Just of few weeks ago the news that a Japanese couple was cheated by a famous restaurant in the center of Rome who presented them a 700 euro bill for an ordinary lunch. Japanese people, though, have started to be fed up with being considered the well-off, easily-cheatable tourist to milk.
Moshimoshi, the Japanese manager of the B&B in Rome that hosted the unlucky couple, explains what happened and titles the post “There is no way I can tolerate it” (絶対に許せない！！).
Some of my customers recently were victims of a rip off and I went there for verification.
To explain in simple words what the fraud consisted of, the two were exaggeratedly overcharged and made pay 700 Euro (100.000 Yen) for a lunch.
I can't tolerate it! So I went to the police to draw up a report. What's more, that restaurant is on the guidebook with the commenting words ‘Japanese menu included, fair prices!’. It's true that those customers didn't check the menu and asked to bring them what the restaurant suggested but 700 euro…

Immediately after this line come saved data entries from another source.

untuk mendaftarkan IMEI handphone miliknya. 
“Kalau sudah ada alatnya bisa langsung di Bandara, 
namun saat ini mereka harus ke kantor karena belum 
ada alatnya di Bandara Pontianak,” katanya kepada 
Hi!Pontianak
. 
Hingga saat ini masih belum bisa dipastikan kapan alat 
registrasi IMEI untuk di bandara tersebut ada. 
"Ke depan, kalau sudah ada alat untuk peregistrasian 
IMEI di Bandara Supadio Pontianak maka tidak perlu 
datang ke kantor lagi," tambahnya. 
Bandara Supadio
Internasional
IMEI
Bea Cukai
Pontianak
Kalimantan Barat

Italian people told me “Why did they pay?”
But try to imagine, could you walk off a restaurant without paying what you ate? Also if I had personally complained, eventually I would haven't been able to go away without paying.
But, can you tolerate that? Is it ok for people in this country to think that “since they are not complaining I can cheat them”? I will absolutely fight such mentality because I believe it's impossible to tolerate such things. Also the policeman who called me today swore that the restaurant will have to pay a very heavy fine. “I, as Italian, cannot tolerate that those tourists will have such a terrible memory of Italy! Those people are the shame of Italy!!”.

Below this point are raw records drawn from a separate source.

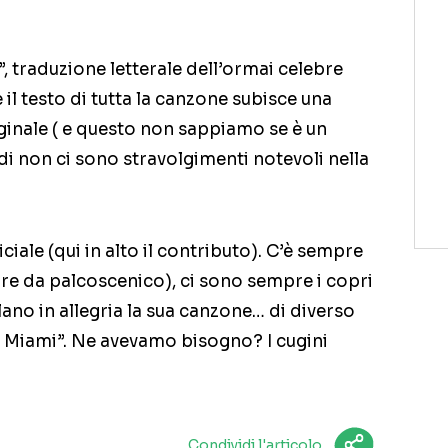
u”, traduzione letterale dell’ormai celebre
 il testo di tutta la canzone subisce una
iginale ( e questo non sappiamo se è un
di non ci sono stravolgimenti notevoli nella
iciale (qui in alto il contributo). C’è sempre
ore da palcoscenico), ci sono sempre i copri
ano in allegria la sua canzone… di diverso
ta Miami”. Ne avevamo bisogno? I cugini
Condividi l'articolo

However, a Japanese blogger points his finger against those Japanese tourists who think to find abroad the same quality service that in Japan they give for granted.

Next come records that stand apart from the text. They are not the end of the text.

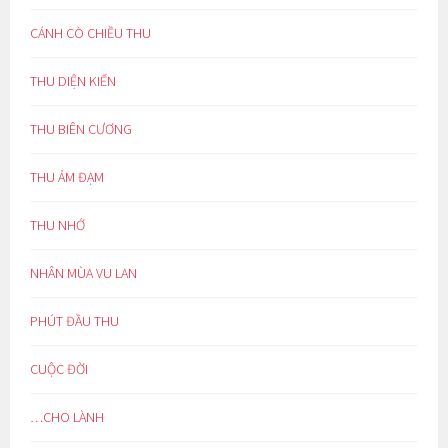
CÁNH CÒ CHIỀU THU
THU DIỆN KIẾN
THU BIÊN CƯƠNG
THU ẢM ĐẠM
THU NHỚ
NHÂN MÙA VU LAN
PHÚT ĐẦU THU
CUỘC ĐỜI
…CHO LÀNH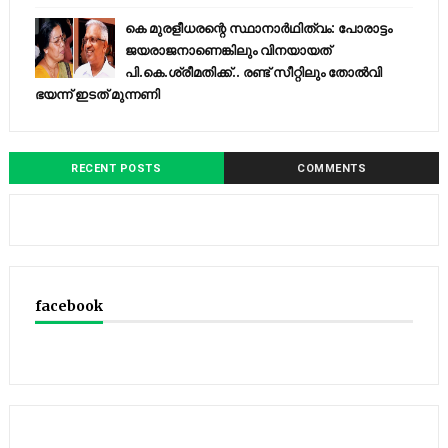
കെ മുരളീധരന്റെ സ്ഥാനാർഥിത്വം: പോരാട്ടം
ജയരാജനാണെങ്കിലും വിനയായത്
പി.കെ.ശ്രീമതിക്ക്.. രണ്ട് സീറ്റിലും തോൽവി
ഭയന്ന്‌ ഇടത് മുന്നണി
RECENT POSTS
COMMENTS
facebook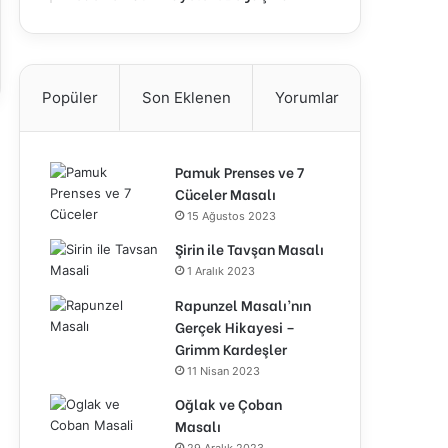
Popüler
Son Eklenen
Yorumlar
Pamuk Prenses ve 7
Cüceler Masalı
15 Ağustos 2023
Şirin ile Tavşan Masalı
1 Aralık 2023
Rapunzel Masalı’nın
Gerçek Hikayesi –
Grimm Kardeşler
11 Nisan 2023
Oğlak ve Çoban
Masalı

In this period of recession it's not strange if the number of Japanese tourists has decreased and what the Japanese attribute to “bad Italian service” is nothing new or recent…
However, “bad service” is not only [a problem] in Italy.
In this regard, it's absolutely obvious that there are differences between Japan and the other countries.
In Japan service is considered “having everything done without saying a word.” (According to the saying, “the customer is God”…)
But abroad (some think that) service is “having something done after I requested what I want”.
And although there are many points of difference, going to those countries without taking it into account…
[…]And those who go abroad with such [superficial] understanding are a shame for us Japanese!
Ripping off foreign travelers is nothing new to the Italian people, unfortunately. Especially to those who come from cities that partly lives on tourism, like Rome.
Not for this, Italians are less ashamed of what is being considered around the world as the umpteenth cheat in the home of Colosseo.
An Italian blogger at L'isola dei riottosi expresses his disappointment on the matter.
Ci stiamo rovinando con le nostre stesse mani. Come dico spesso, la meschinità sta diventando uno dei capisaldi del nostro popolo. Tanto che il turismo rischia di sentirne. E parecchio. In particolare, il numero di turisti giapponesi che si recano a Roma si è dimezzato rispetto al 1997. Motivi? Le strade dell'Urbe sono sporche, e specialmente c'è un ricchissimo business delle Truffe! […]E giustamente queste cose non passano inosservate, dato che ne parlano pubblicamente all'estero, in questo caso il Giappone, dove adesso Roma viene vista come una bellissima città d'arte ma anche come un “macchina succhia soldi”.
In particular, the number of Japanese tourists who go to Rome halved from 1997. Why? Because the streets of Rome are dirty and ripping off is a very profitable business![…] And obviously such things cannot be ignored, as they talk about it abroad. In Japan in this case, Rome is not only seen as a beautiful city of art but also as a “money-sucking machine”.
Another Italian blogger, id: dragor, makes clear how a tourist is often regarded by some Roman shopkeepers.
PER GLI ITALIANI gli stranieri sono una massa d’imbecilli che aspettano soltanto di farsi fregare. Si considerano molto furbi e credono che tutti gli altri siano ingenui. La loro fantasia per tirare la botta è incredibile. […] Ma il massimo della fantasia si esercita nella fregatura individuale, che in molti casi si manifesta con il prezzo ad hoc. In un bar di Roma, mia moglie ha ordinato un caffè in francese. Le è stato fatturato 5 euro. Quando ho fatto notare nella lingua di Dante che era un furto, ho ricevuto questa risposta: “Dovevi dirlo subito che sei italiano. Quello è il prezzo per gli stranieri.”
In a bar in Rome, my wife ordered a coffee in french. They gave here a 5 euro check. So when I made them notice, in Dante's language, that that was a fraud I got this answer: “You should have immediately told us you were Italian. That is the price for foreigners”.